The swordsman's whimpers pulled Bennett back.
Knives and Gratitude
"Bite this." Frank, the swordsman, carved rotting flesh from his shoulder without flinching. The stench of necrotic tissue choked the air. "Temple or tomb," he gritted through the branch in his teeth. "No in-between now."
Dadaniel, the archer-knight, watched Bennett administer salves with military precision. "A mage skilled in battlefield triage? Rare as dragon's tears."
"Studied under a stingy tutor," Bennett deflected, wrapping Frank's mutilated arm. "Your knightly oath won't let you die easily."
The third man, Blackstone, spat blood into the snow. "Tell that to the three we buried yesterday."
Names and Necessities
"Harriott Pottar," Bennett lied smoothly when pressed for his name. The pseudonym tasted absurd, but anonymity outweighed pride.
Dadaniel's bow dipped in solemn salute. "House Liestreich owes you a blood-debt, Master Pottar. Should our paths cross again—"
"Focus on surviving first." Bennett jerked his chin northward. "Your golden-eyed serpent—how far?"
The knight hesitated. "Half a day's trek. We've... lost the compass."
Calculated Risk
Bennett weighed the unspoken plea. A noble's gratitude could open doors. But meddling in court affairs?
Frank's rasp interrupted. "The anti-petrification charm—it's in Captain's pack. Which is currently…" He gestured to the monster's half-digested human torso.
"Ah." Bennett swallowed bile. "Let's retrieve it before the acid eats through."
Wardens of Decay
As they combed the gore, Dadaniel murmured, "You've not asked why a mage of your caliber wanders these woods alone."
"Same reason you're here," Bennett countered, prying a melted locket from the captain's remains. "Secrets are the currency of survival."
The locket's portrait—a woman with Liestreich's sharp cheekbones—stared back, her eyes twin voids.

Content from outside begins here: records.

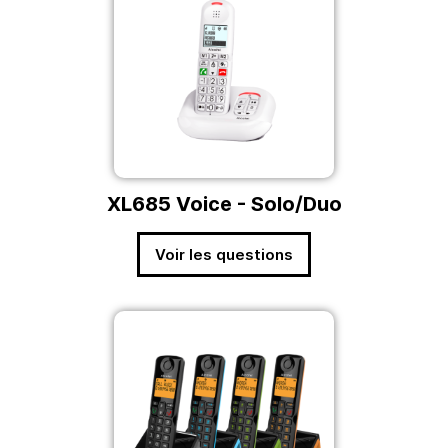
XL685 Voice - Solo/Duo
Voir les questions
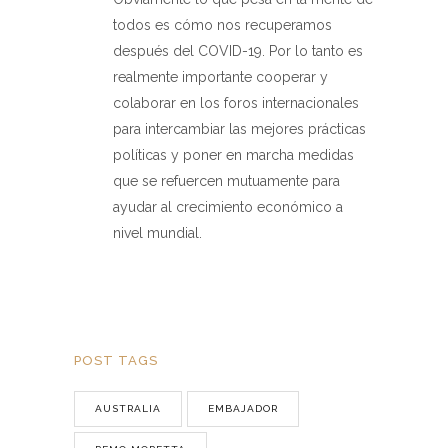
todos es cómo nos recuperamos
después del COVID-19. Por lo tanto es
realmente importante cooperar y
colaborar en los foros internacionales
para intercambiar las mejores prácticas
políticas y poner en marcha medidas
que se refuercen mutuamente para
ayudar al crecimiento económico a
nivel mundial.
POST TAGS
AUSTRALIA
EMBAJADOR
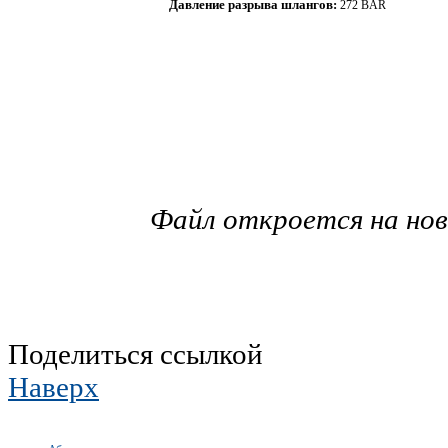
Давление разрыва шлангов:
272 BAR
Файл откроется на но
Поделиться ссылкой
Наверх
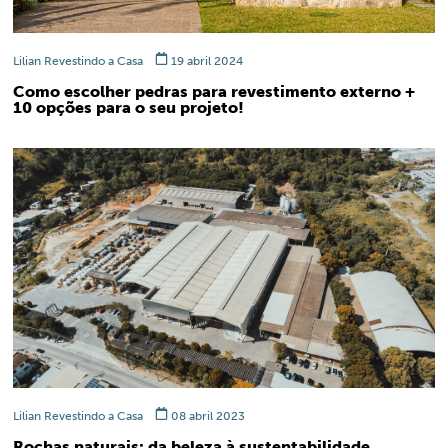
Lilian Revestindo a Casa
19 abril 2024
Como escolher pedras para revestimento externo +
10 opções para o seu projeto!
Lilian Revestindo a Casa
08 abril 2023
Rochas naturais: da beleza à sustentabilidade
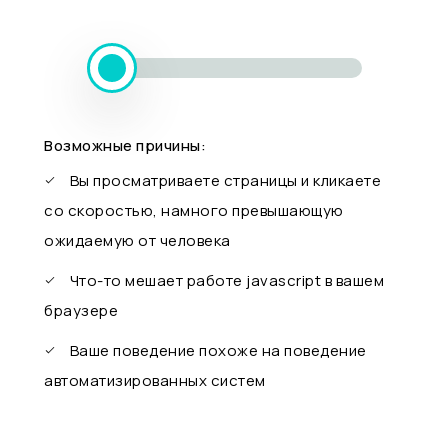
Возможные причины:
Вы просматриваете страницы и кликаете
со скоростью, намного превышающую
ожидаемую от человека
Что-то мешает работе javascript в вашем
браузере
Ваше поведение похоже на поведение
автоматизированных систем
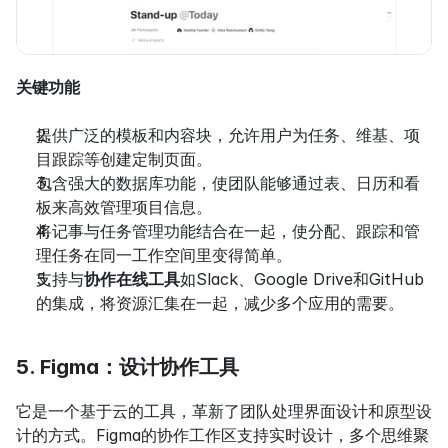
关键功能
提供广泛的模板和内容块，允许用户为任务、维基、项
目跟踪等创建定制页面。
包含强大的数据库功能，使团队能够通过表、日历和看
板来高效管理项目信息。
将记事与任务管理功能结合在一起，使分配、跟踪和管
理任务在同一工作空间里变得简单。
支持与
协作在线工具
如Slack、Google Drive和GitHub
的集成，将资源汇集在一起，减少多个应用的需要。
5. Figma：设计协作工具
它是一个基于云的工具，革新了团队处理界面设计和原型设
计的方式。Figma的协作工作区支持实时设计，多个思维聚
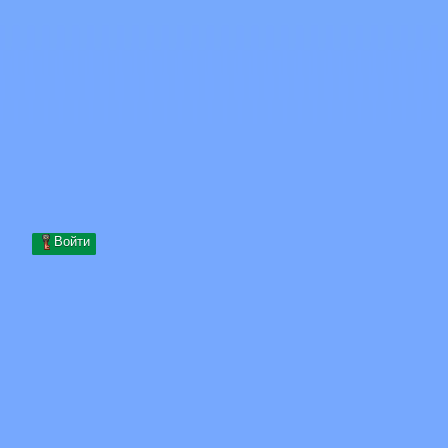
Skip to content
Перейти к содержимому
Minecraft.How
Серверы
Скины
Форум
Блог
Инструменты
Войти
Главная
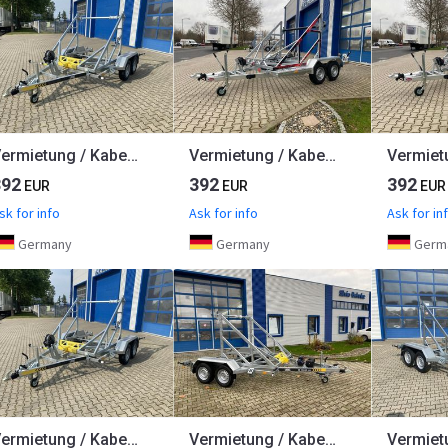
Vermietung / Kabelanhänger 3500KG / Nutzlast 2825KG / Kabeltrommel-Anhänger / Glasfaser/ 1 Woche
Vermietung / Kabelanhänger 3500KG / Nutzlast 2766KG / Kabeltrommel-Anhänger / Glasfaser/ 1 Woche
392
392
392
EUR
EUR
EUR
sk for info
Ask for info
Ask for in
Germany
Germany
Germ
Vermietung / Kabelanhänger 2700KG / Nutzlast 2094KG / Kabeltrommel-Anhänger / Glasfaser/ 1 Woche
Vermietung / Kabelanhänger 3500KG E-Winde / Nutzlast 2825KG / Kabeltrommel-Anhänger / Glasfaser/ 3 Tage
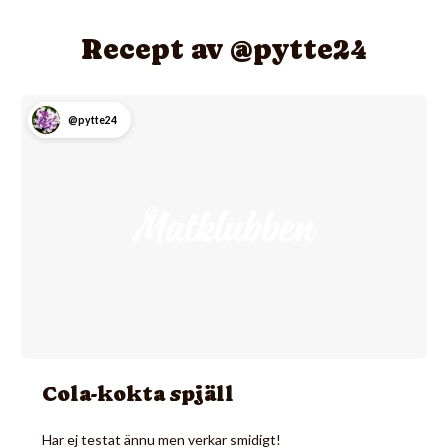
Recept av @pytte24
@pytte24
Cola-kokta spjäll
Har ej testat ännu men verkar smidigt!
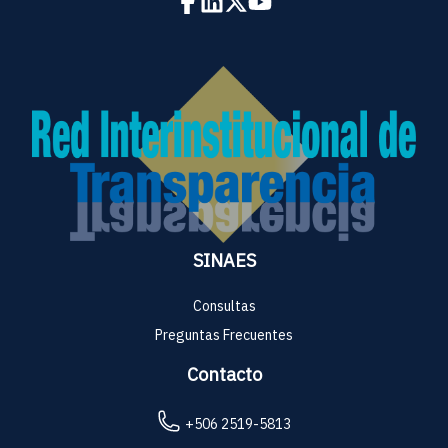
SINAES
Consultas
Preguntas Frecuentes
Contacto
+506 2519-5813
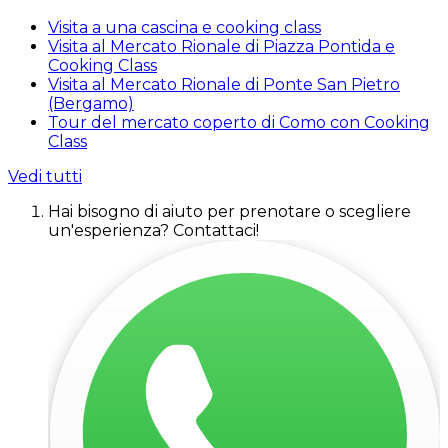
Visita a una cascina e cooking class
Visita al Mercato Rionale di Piazza Pontida e
Cooking Class
Visita al Mercato Rionale di Ponte San Pietro
(Bergamo)
Tour del mercato coperto di Como con Cooking
Class
Vedi tutti
Hai bisogno di aiuto per prenotare o scegliere
un'esperienza? Contattaci!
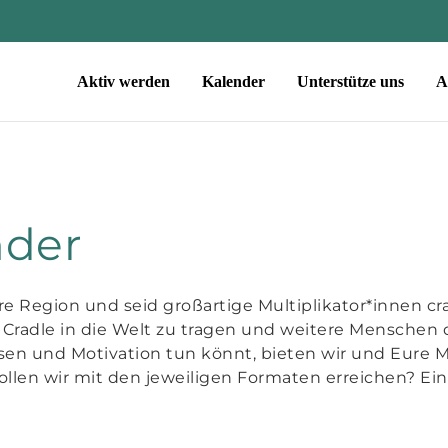
Aktiv werden
Kalender
Unterstütze uns
A
nder
Eure Region und seid großartige Multiplikator*innen c
Cradle in die Welt zu tragen und weitere Menschen 
sen und Motivation tun könnt, bieten wir und Eure M
llen wir mit den jeweiligen Formaten erreichen? Eine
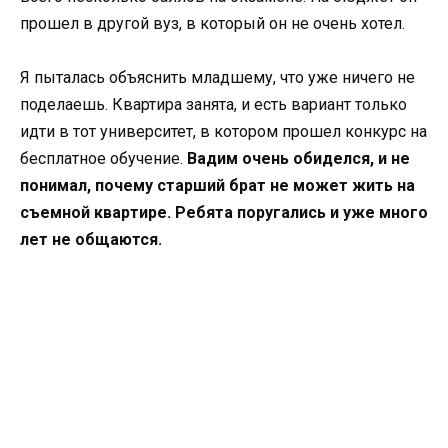
прошел в другой вуз, в который он не очень хотел.
Я пыталась объяснить младшему, что уже ничего не
поделаешь. Квартира занята, и есть вариант только
идти в тот университет, в котором прошел конкурс на
бесплатное обучение.
Вадим очень обиделся, и не
понимал, почему старший брат не может жить на
съемной квартире. Ребята поругались и уже много
лет не общаются.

Chapter 57: The Widow's Curse and the Alchemist's Gambit
Bennett's mind raced as he absorbed the tale. The Liestreich Scandal. The Emperor's covetous gaze. A widow exiled by her own beauty. He schooled his features into neutrality, though his pulse quickened. This was no mere noble's folly—it reeked of high-stakes intrigue.
"Lady Liestreich's ailment," he ventured, feigning casual curiosity. "What precisely does this… petrification entail?"

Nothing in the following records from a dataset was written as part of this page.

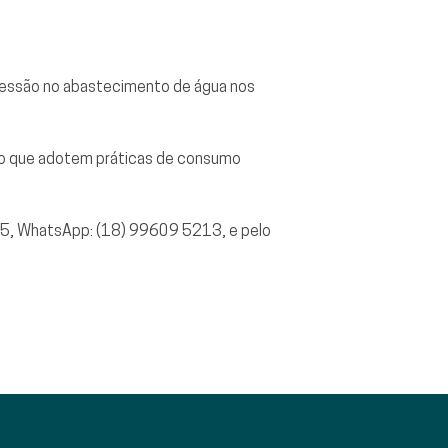
pressão no abastecimento de água nos
ção que adotem práticas de consumo
95, WhatsApp: (18) 99609 5213, e pelo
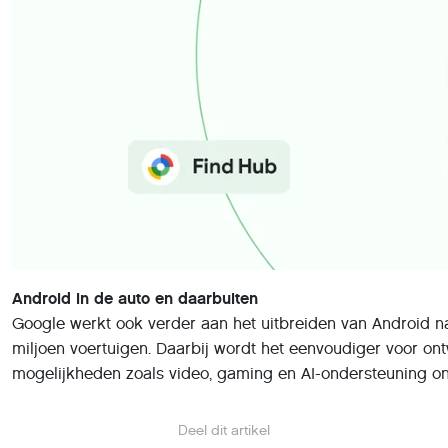
Android in de auto en daarbuiten
Google werkt ook verder aan het uitbreiden van Android 
miljoen voertuigen. Daarbij wordt het eenvoudiger voor o
mogelijkheden zoals video, gaming en AI-ondersteuning o
Deel dit artikel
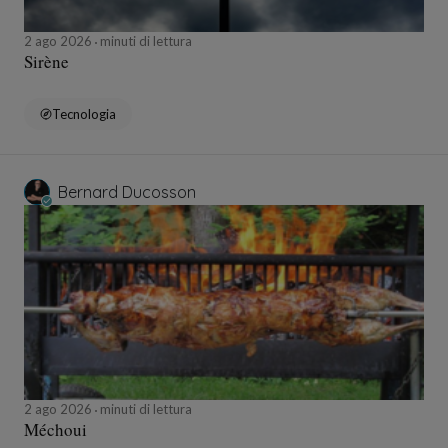
2 ago 2026
minuti di lettura
Sirène
Tecnologia
Bernard Ducosson
2 ago 2026
minuti di lettura
Méchoui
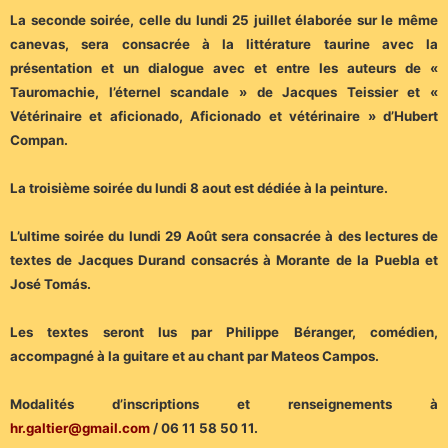
La seconde soirée, celle du lundi 25 juillet élaborée sur le même
canevas, sera consacrée à la littérature taurine avec la
présentation et un dialogue avec et entre les auteurs de «
Tauromachie, l’éternel scandale » de Jacques Teissier et «
Vétérinaire et aficionado, Aficionado et vétérinaire » d’Hubert
Compan.
La troisième soirée du lundi 8 aout est dédiée à la peinture.
L’ultime soirée du lundi 29 Août sera consacrée à des lectures de
textes de Jacques Durand consacrés à Morante de la Puebla et
José Tomás.
Les textes seront lus par Philippe Béranger, comédien,
accompagné à la guitare et au chant par Mateos Campos.
Modalités d’inscriptions et renseignements à
hr.galtier@gmail.com
/ 06 11 58 50 11.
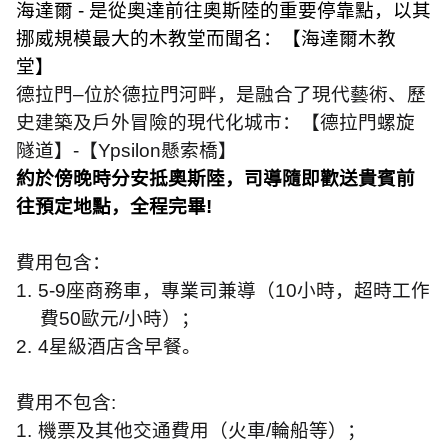
海達爾
-
是從奧達前往奧斯陸的重要停靠點，以其
挪威規模最大的木教堂而聞名：【海達爾木教
堂】
德拉門–位於德拉門河畔，是融合了現代藝術、歷
史建築及戶外冒險的現代化城市：【德拉門螺旋
隧道】
-
【
Ypsilon
懸索橋】
約於傍晚時分安抵奧斯陸，司導隨即歡送貴賓前
往預定地點，全程完畢
!
費用包含：
1.
5-9
座商務車，專業司兼導（
10
小時，超時工作
費
50
歐元
/
小時）；
2.
4
星級酒店含早餐。
費用不包含
:
1.
機票及其他交通費用（火車
/
輪船等）；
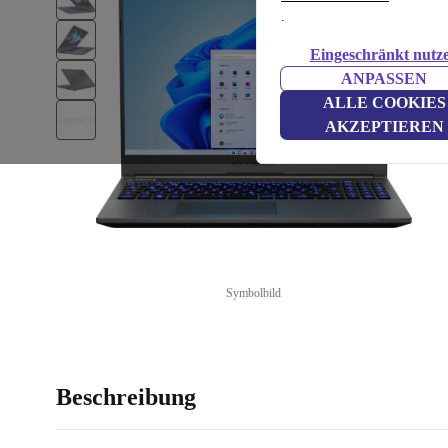
.
Eingeschränkt nutz
ANPASSEN
ALLE COOKIES
AKZEPTIEREN
Symbolbild
Beschreibung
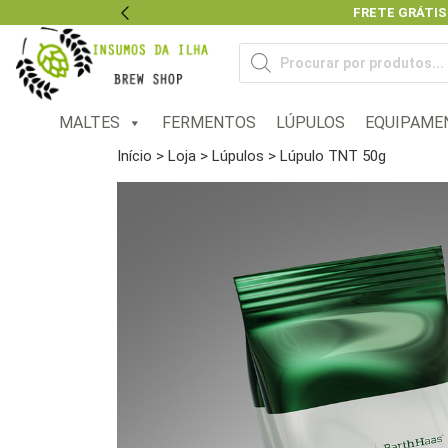
FRETE GRÁTIS
Previous
Pesquisar
produtos
MALTES
FERMENTOS
LÚPULOS
EQUIPAME
Início
>
Loja
>
Lúpulos
> Lúpulo TNT 50g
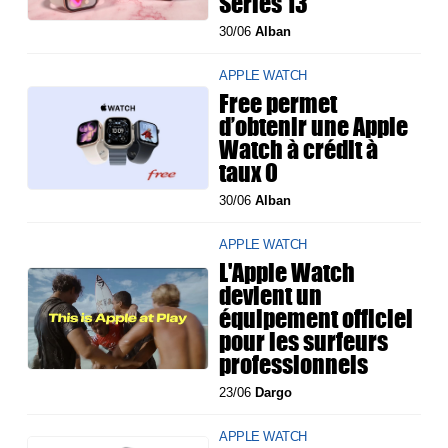
Series 13
30/06
Alban
APPLE WATCH
Free permet
d’obtenir une Apple
Watch à crédit à
taux 0
30/06
Alban
APPLE WATCH
L'Apple Watch
devient un
équipement officiel
pour les surfeurs
professionnels
23/06
Dargo
APPLE WATCH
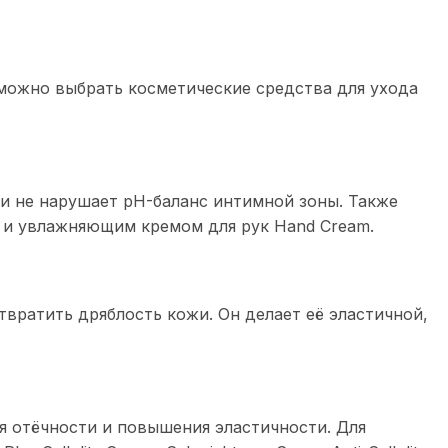
 можно выбрать косметические средства для ухода
у и не нарушает pH-баланс интимной зоны. Также
n и увлажняющим кремом для рук Hand Cream.
твратить дряблость кожи. Он делает её эластичной,
 отёчности и повышения эластичности. Для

Dadaniel's jaw tightened. "Like watching moonlight turn to marble. First her fingertips hardened during supper—a wineglass shattered in her grip. By dawn, veins of stone crept up her arms." His voice dropped to a whisper. "She hides it beneath gloves now. But if it reaches her heart…"
Threads of Power
The archer's account unfolded like a tragic ballad: the emerald-clad stranger with his serpentine flute, the botched confrontation with Sir Gofrit, the venomous parting curse. Bennett's nails bit into his palms. Fools. They dismissed a sorcerer's pride.
"Green robes," Bennett mused aloud. "Not the Guild's colors. Yet any hedge-wizard knows curses demand sacrifice. To petrify living flesh…" He trailed off, mind conjuring forbidden texts from the old mage's trove. Soul anchors. Blood sigils. The price would hollow a village.
Dadaniel misinterpreted his silence. "You think us mad to hunt mythic beasts? But the apothecary swore—"
"—that serpent eyes hold transformative properties," Bennett finished. "A gamble, yet not without alchemical precedent." His gaze drifted to the smoldering Rotting Corpse Monster carcass. Rot and renewal. Death as catalyst. "Lead on. But know this—" he met their hopeful stares coldly, "—if we find your golden-eyed serpent, I claim one fang. For study."
Shadows and Subterfuge
As the injured retreated, Bennett knelt beside the腐尸怪's remains. Blistered fingers maneuvered a pipette with surgical precision, drawing viscous poison into glass.
"Collecting souvenirs?" Dadaniel eyed the festering sludge.
"All alchemy begins with rot." Bennett stoppered the vial. "Your knightly ballads omit this truth: salvation often wears a foul stench."
The archer's nose wrinkled. "You speak like the old mystics."
Because I've scrubbed their cauldrons for scraps of knowledge, Bennett nearly retorted. Instead, he shouldered his pack. "Dawn breaks in three hours. Your serpent hunts at twilight, yes?"